Sleep is a period of rest constituted by an altered state of consciousness where voluntary bodily processes are suspended, and awareness of external stimuli is reduced.

Internal body clocks control the sleep-wake cycle on a 24-hour repeating rhythm, called a circadian rhythm. Broadly, there are numerous circadian clocks throughout the body that consequently affect every cell, tissue and organ within the body and how they operate. More specifically, within the brain, the central circadian clock is responsible for and coordinates sleep. Despite being an internal biological clock, the circadian sleep-wake cycle can be altered and affected by external factors and the environment.

Through scientific measurements of brain activity and findings from sleep studies, we know that the sleep cycle is divided into two phases: rapid eye movement (REM) and non-rapid eye movement (nREM). These phases are then further divided into four distinct stages.

Importance of sleep 

​​​​Sleep is fundamental to us all. Our bodies have a biological need for sleep that only increases the longer we have been awake. This links back to the concept of homeostasis, the process by which one’s body maintains the stability and regularity of its systems.

Throughout the day our bodies work tirelessly to keep us functioning as normal in both voluntary and involuntary ways. Thus, our bodies are primed, vigilant and expending energy. This can be taxing to the body and so sleep is required to return the body to its natural resting state, as well as to repair and restore our body, mind, and brain ready for the next day.

Fundamentally, sleep is pivotal for physiological and psychological well-being and functioning. Therefore, when sleep is altered or tampered with there are an array of subsequent repercussions. In turn, sleep initiation (i.e., the ability to fall asleep), sleep quality, and sleep duration vary from person to person so ensuring you maintain a healthy sleep-wake cycle is a must!  

How does sleep affect our health? 

Sleep is a fundamental process that takes up a significant portion of our lives to help ensure we operate optimally on both a physiological and psychological level. Both the body and brain undergo numerous changes during sleep that are necessary to sustain our active and fast-paced lifestyles. During sleep, there are numerous notable changes in the core body processes that restore, reinforce, and maximise one’s physiological and psychological functions. People who awaken often or sleep insufficient amounts are at a higher risk of coronary heart disease, high blood pressure, obesity, and stroke, according to the CDC.

What happens to our brain and body during sleep?

Here are some of the main ways in which our body and brain change during sleep.
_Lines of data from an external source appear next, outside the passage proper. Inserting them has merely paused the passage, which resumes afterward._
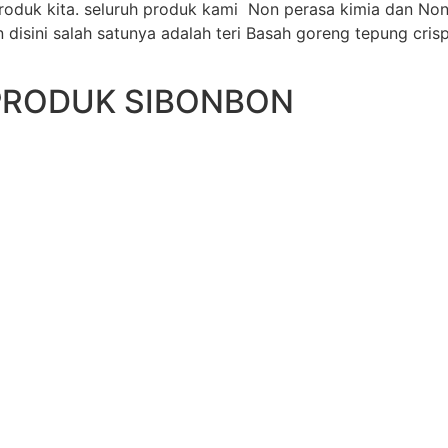
oduk kita. seluruh produk kami Non perasa kimia dan Non
disini salah satunya adalah teri Basah goreng tepung cri
PRODUK SIBONBON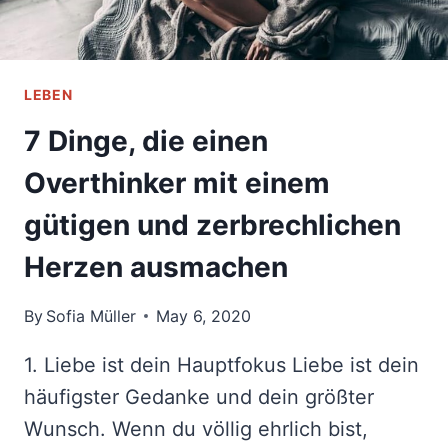
LEBEN
7 Dinge, die einen
Overthinker mit einem
gütigen und zerbrechlichen
Herzen ausmachen
By
Sofia Müller
May 6, 2020
1. Liebe ist dein Hauptfokus Liebe ist dein
häufigster Gedanke und dein größter
Wunsch. Wenn du völlig ehrlich bist,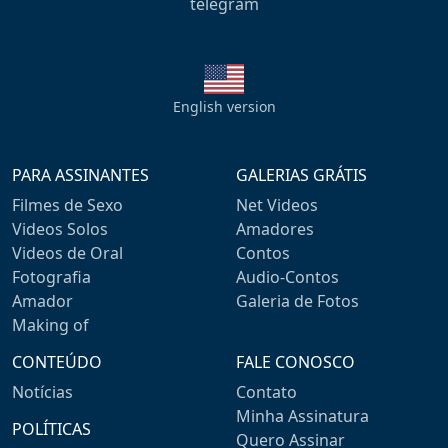
telegram
English version
PARA ASSINANTES
GALERIAS GRÁTIS
Filmes de Sexo
Net Videos
Videos Solos
Amadores
Videos de Oral
Contos
Fotografia
Audio-Contos
Amador
Galeria de Fotos
Making of
CONTEÚDO
FALE CONOSCO
Notícias
Contato
Minha Assinatura
POLÍTICAS
Quero Assinar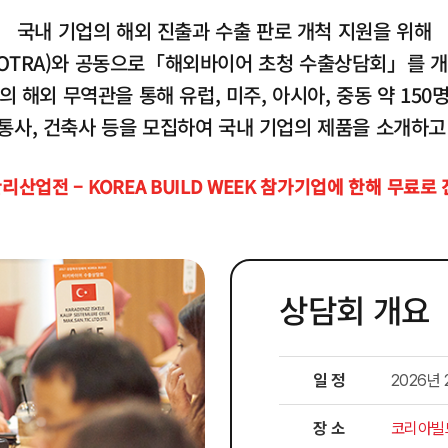
국내 기업의 해외 진출과 수출 판로 개척 지원을 위해
OTRA)와 공동으로「해외바이어 초청 수출상담회」를 
개의 해외 무역관을 통해 유럽, 미주, 아시아, 중동 약 15
통사, 건축사 등을 모집하여 국내 기업의 제품을 소개하고
산업전 – KOREA BUILD WEEK 참가기업에 한해 무료로
상담회 개요
일 정
2026년 
장 소
코리아빌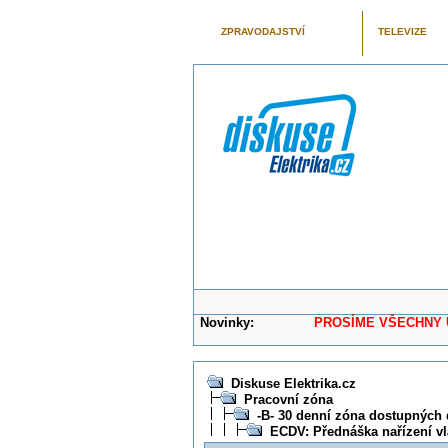
ZPRAVODAJSTVÍ
TELEVIZE
Novinky:
PROSÍME VŠECHNY UŽIVAT
Diskuse Elektrika.cz
Pracovní zóna
-B- 30 denní zóna dostupných 
ECDV: Přednáška nařízení vl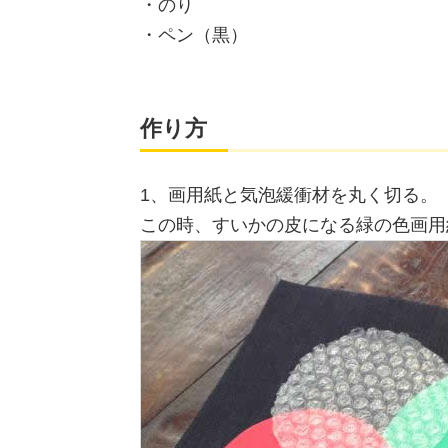
・のり
・ペン（黒）
作り方
1、画用紙と気泡緩衝材を丸く切る。
この時、すいかの皮になる緑の色画用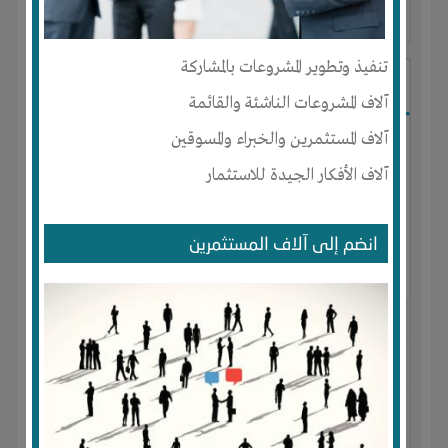
آخر ظهور: : منذ 1 سنة
تنفيذ وتطوير المشروعات بالمشاركة
ABDELBASET Mohamed
آلاف المشروعات الناشئة والقائمة
آلاف المستثمرين والخبراء والمسوقين
آلاف الأفكار الجيدة للاستثمار
انضم إلى آلاف المستثمرين
الجنس : ذكر
لديـه :
المال
-
المكان
-
تسويق
-
شركة أو مصنع أو ورشة
المكان :
مصر
-
السادس من أكتوبر
-
جنوب الاحياء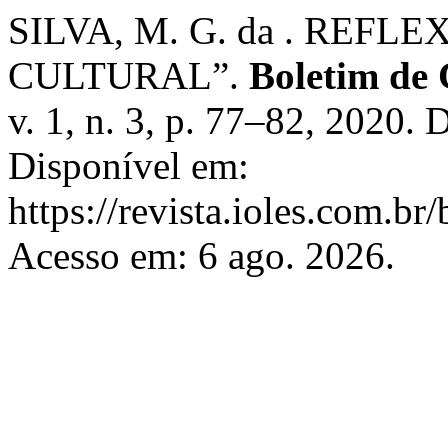
SILVA, M. G. da . REF
CULTURAL”.
Boletim de
v. 1, n. 3, p. 77–82, 2020
Disponível em:
https://revista.ioles.com.br
Acesso em: 6 ago. 2026.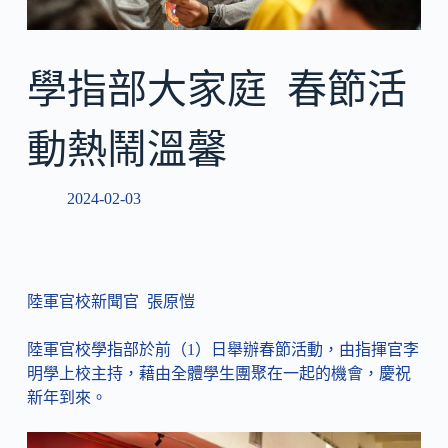
學指部大家庭 春節活
動熱鬧溫馨
2024-02-03
陸軍官校新聞官 張原愷
陸軍官校學指部於前（1）日舉辦春節活動，由指揮官李
明學上校主持，藉由全體學生團聚在一起的機會，慶祝
新年到來。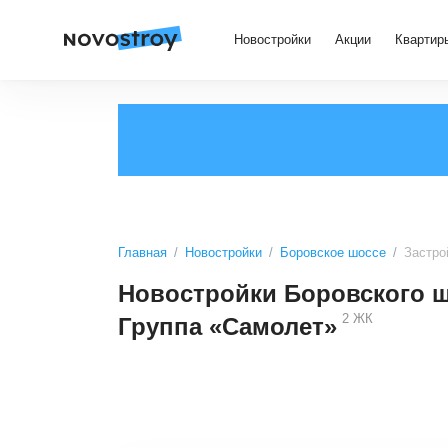
Новостройки
Акции
Квартир
Главная
Новостройки
Боровское шоссе
Застро
Новостройки Боровского ш
2
ЖК
Группа «Самолет»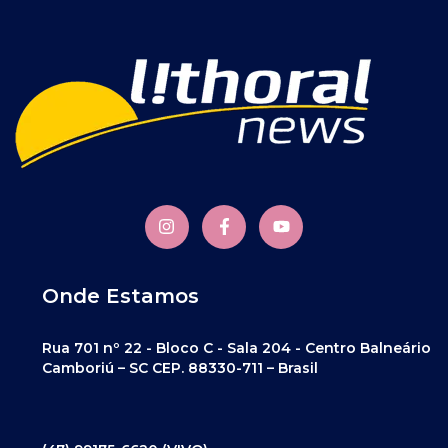
Onde Estamos
Rua 701 nº 22 - Bloco C - Sala 204 - Centro Balneário
Camboriú – SC CEP. 88330-711 – Brasil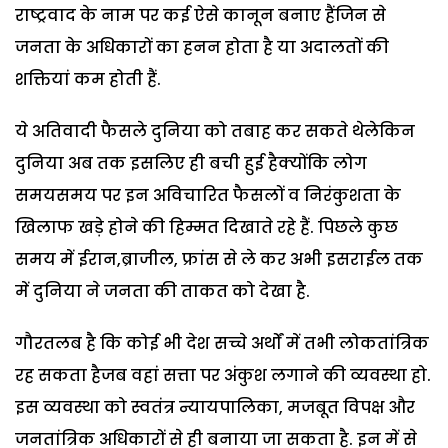
राष्ट्रवाद के नाम पर कई ऐसे कानून बनाए हैंजिन से
जनता के अधिकारों का हनन होता है या अदालतों की
शक्तियां कम होती हैं.
ये अतिवादी फैसले दुनिया को तबाह कर सकते थेलेकिन
दुनिया अब तक इसलिए ही बची हुई हैक्योंकि लोग
समयसमय पर इन अविचारित फैसलों व निरंकुशता के
खिलाफ खड़े होने की हिम्मत दिखाते रहे हैं. पिछले कुछ
समय में ईरान,ब्राजील, फ्रांस से ले कर अभी इसराईल तक
में दुनिया ने जनता की ताकत को देखा है.
गौरतलब है कि कोई भी देश सच्चे अर्थों में तभी लोकतांत्रिक
रह सकता हैजब वहां सत्ता पर अंकुश लगाने की व्यवस्था हो.
इस व्यवस्था को स्वतंत्र न्यायपालिका, मजबूत विपक्ष और
जनतांत्रिक अधिकारों से ही बनाया जा सकता है. इन में से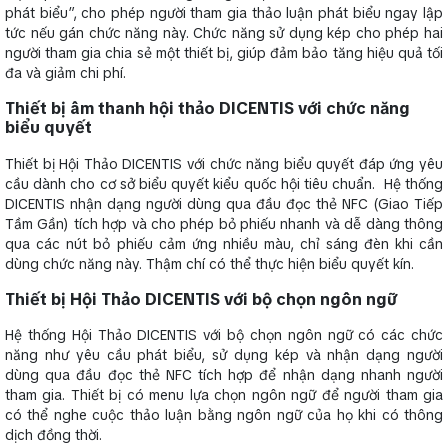
phát biểu”, cho phép người tham gia thảo luận phát biểu ngay lập
tức nếu gán chức năng này. Chức năng sử dụng kép cho phép hai
người tham gia chia sẻ một thiết bị, giúp đảm bảo tăng hiệu quả tối
đa và giảm chi phí.
Thiết bị âm thanh hội thảo DICENTIS với chức năng
biểu quyết
Thiết bị Hội Thảo DICENTIS với chức năng biểu quyết đáp ứng yêu
cầu dành cho cơ sở biểu quyết kiểu quốc hội tiêu chuẩn. Hệ thống
DICENTIS nhận dạng người dùng qua đầu đọc thẻ NFC (Giao Tiếp
Tầm Gần) tích hợp và cho phép bỏ phiếu nhanh và dễ dàng thông
qua các nút bỏ phiếu cảm ứng nhiều màu, chỉ sáng đèn khi cần
dùng chức năng này. Thậm chí có thể thực hiện biểu quyết kín.
Thiết bị Hội Thảo DICENTIS với bộ chọn ngôn ngữ
Hệ thống Hội Thảo DICENTIS với bộ chọn ngôn ngữ có các chức
năng như yêu cầu phát biểu, sử dụng kép và nhận dạng người
dùng qua đầu đọc thẻ NFC tích hợp để nhận dạng nhanh người
tham gia. Thiết bị có menu lựa chọn ngôn ngữ để người tham gia
có thể nghe cuộc thảo luận bằng ngôn ngữ của họ khi có thông
dịch đồng thời.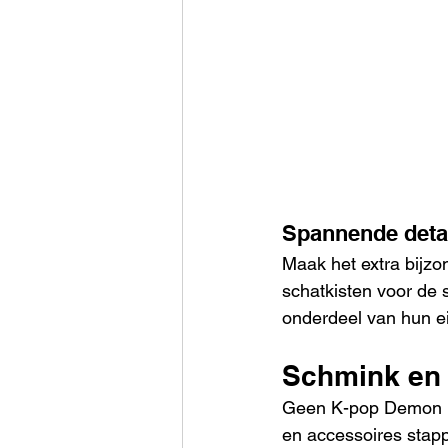
Spannende detai
Maak het extra bijzo
schatkisten voor de 
onderdeel van hun e
Schmink en 
Geen K-pop Demon Hun
en accessoires stapp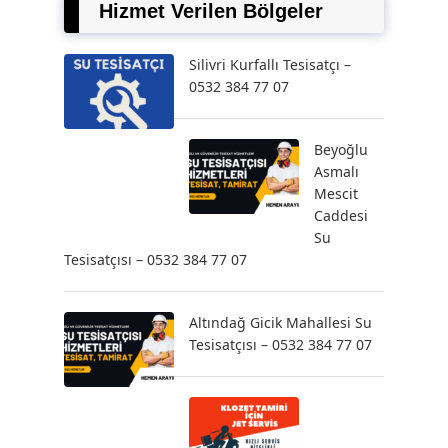
Hizmet Verilen Bölgeler
Silivri Kurfallı Tesisatçı –
0532 384 77 07
Beyoğlu
Asmalı
Mescit
Caddesi
Su
Tesisatçısı – 0532 384 77 07
Altındağ Gicik Mahallesi Su
Tesisatçısı – 0532 384 77 07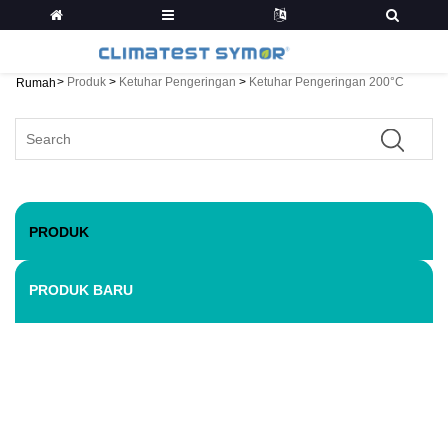
>
Produk
>
Ketuhar Pengeringan
>
Ketuhar Pengeringan 200°C
Rumah
PRODUK
PRODUK BARU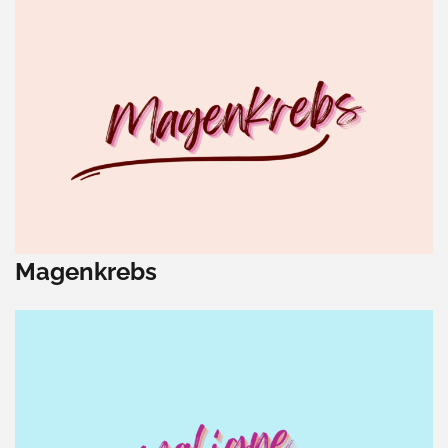
Magenkrebs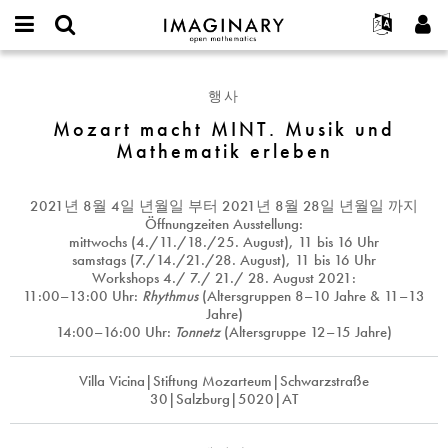
IMAGINARY
open
IMAGINARY란
English
Events
E-
mathematics
Mozart
mail
찾기
프로젝트
Français
Programs
행사
or
macht
비
username
참가하기
Deutsch
Mozart macht MINT. Musik und
Galleries
MINT.
밀
*
Mathematik erleben
번
Musik
한국어
연락처
Hands-On
호
und
Español
*
Films
Mathematik
2021년 8월 4일 년월일
부터
2021년 8월 28일 년월일
까지
Türkçe
erleben
가입하기
Texts
Öffnungzeiten Ausstellung:
mittwochs (4./11./18./25. August), 11 bis 16 Uhr
새로운 비밀번호 요청하기
Exhibitions
samstags (7./14./21./28. August), 11 bis 16 Uhr
Workshops
4./ 7./ 21./ 28. August 2021
:
나머지 보기...
11:00–13:00 Uhr:
Rhythmus
(Altersgruppen 8–10 Jahre & 11–13
Jahre)
14:00–16:00 Uhr:
Tonnetz
(Altersgruppe 12–15 Jahre)
Villa Vicina|Stiftung Mozarteum|Schwarzstraße
30|Salzburg|5020|AT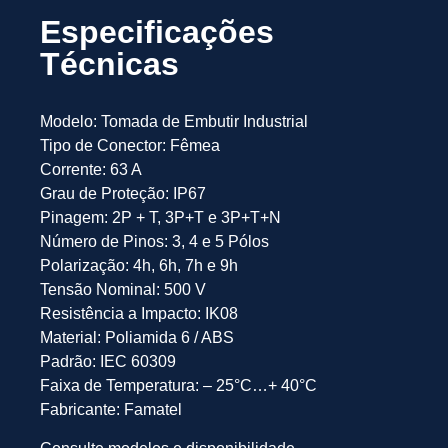
Especificações
Técnicas
Modelo: Tomada de Embutir Industrial
Tipo de Conector: Fêmea
Corrente: 63 A
Grau de Proteção: IP67
Pinagem: 2P + T, 3P+T e 3P+T+N
Número de Pinos: 3, 4 e 5 Pólos
Polarização: 4h, 6h, 7h e 9h
Tensão Nominal: 500 V
Resistência a Impacto: IK08
Material: Poliamida 6 / ABS
Padrão: IEC 60309
Faixa de Temperatura: – 25°C…+ 40°C
Fabricante: Famatel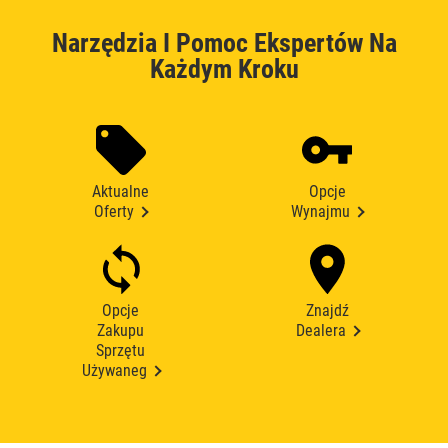
Narzędzia I Pomoc Ekspertów Na
Każdym Kroku
Aktualne
Opcje
Oferty
Wynajmu
Opcje
Znajdź
Zakupu
Dealera
Sprzętu
Używaneg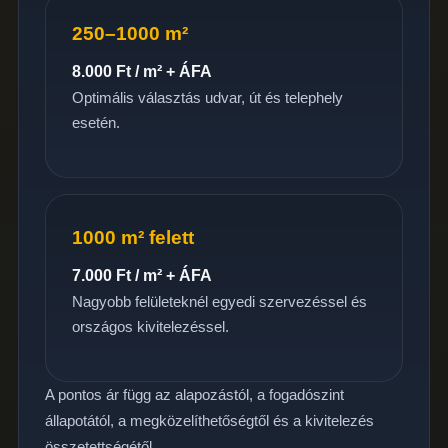
250–1000 m²
8.000 Ft / m² + ÁFA
Optimális választás udvar, út és telephely
esetén.
1000 m² felett
7.000 Ft / m² + ÁFA
Nagyobb felületeknél egyedi szervezéssel és
országos kivitelezéssel.
A pontos ár függ az alapozástól, a fogadószint
állapotától, a megközelíthetőségtől és a kivitelezés
összetettségétől.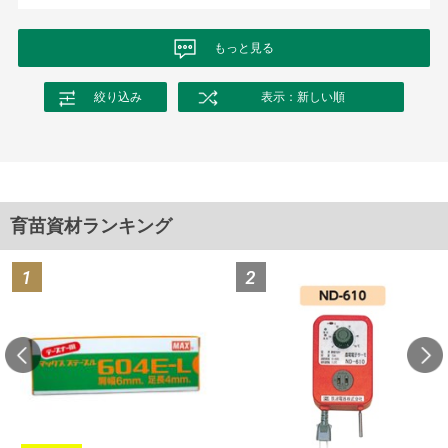
もっと見る
絞り込み
表示：新しい順
育苗資材ランキング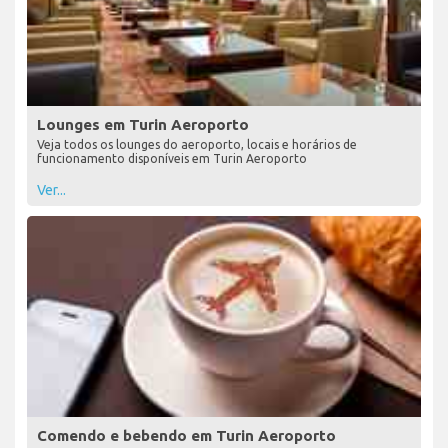
Lounges em Turin Aeroporto
Veja todos os lounges do aeroporto, locais e horários de
funcionamento disponíveis em Turin Aeroporto
Ver...
Comendo e bebendo em Turin Aeroporto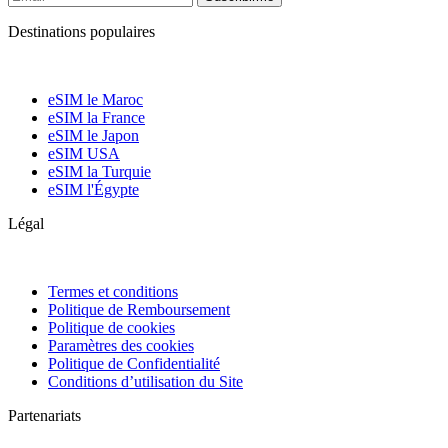
Destinations populaires
eSIM le Maroc
eSIM la France
eSIM le Japon
eSIM USA
eSIM la Turquie
eSIM l'Égypte
Légal
Termes et conditions
Politique de Remboursement
Politique de cookies
Paramètres des cookies
Politique de Confidentialité
Conditions d’utilisation du Site
Partenariats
Circulatory and respiratory systems

Blood pressure, heart rate and breathing rates all fall as the parasympathetic system (a branch of the autonomic nervous system that consists of a network of nerves that relaxes the body, conserves energy and regulates bodily functions) takes control of the body.1

Muscle movement

During the nREM stages, one’s muscles increasingly relax and total energy expenditure drops. Contrastingly, during the REM stage, individuals experience a condition termed atonia, where most of the muscles are paralysed, to prevent individuals from acting out or responding to the contents of their dreams. However, the eye muscles remain active as they dart back and forth hence the “rapid eye movement” name of the stage. In line with this, the respiratory muscles operate as normal.2

Cellular restoration

The restorative theory attests that the body needs to restore itself, therefore sleep allows cells the time to repair and grow. As part of this, numerous processes take place such as muscle repair, protein synthesis, tissue growth, and hormone release.17

Metabolism and gastrointestinal function

According to the various circadian clocks that operate in different body organs, there is variation in the way the body handles fat. As a result, the body handles fat differently when eating at unusual times. When individuals fail to get enough quality sleep this may lead to

  • Altered secretion of the hunger hormones, leptin (which Increases the feeling of being full after eating) and ghrelin (which increases appetite)
  • Diminished responsiveness to insulin (the hormone that helps convert sugars to energy)
  • Increased consumption of food, particularly high-calorie foods
  • Decreased physical activity3

Hormones and endocrine system

The body produces different hormones at different times of the day. Sleep and the internal body clock are vital in regulating the secretion and production of several hormones including:

  • Melatonin, which helps promote sleep
  • Growth hormones that support metabolism, bone, and muscle development
  • Cortisol, the body’s stress hormone
  • Leptin and ghrelin, which control one’s appetite

Whilst night-time hormone levels fluctuate due to the different sleep stages, daytime hormone levels are also affected by sleep quality.3

Immunity

During sleep, cytokines are produced, these are proteins with immune-boosting effects and serve as fuel for the white blood cells. Lack of sleep impacts the production of cytokines, thereby making one more susceptible to bacteria and viruses.4

Emotional well-being

During sleep, there is increased activity in regions of the brain which are associated with emotional regulation. Consequently, this helps support healthy brain function and emotional stability, so lack of sleep impedes this.18

Brain function

The brain plasticity theory attests that sleep is necessary for brain function as it allows one’s neurons to reorganise within the brain. Moreover, during sleep, the brain’s glymphatic (waste clearance) system clears out waste from the central nervous system. This removal of toxic by-products that accumulate throughout the day allows the brain to work more efficiently the following day.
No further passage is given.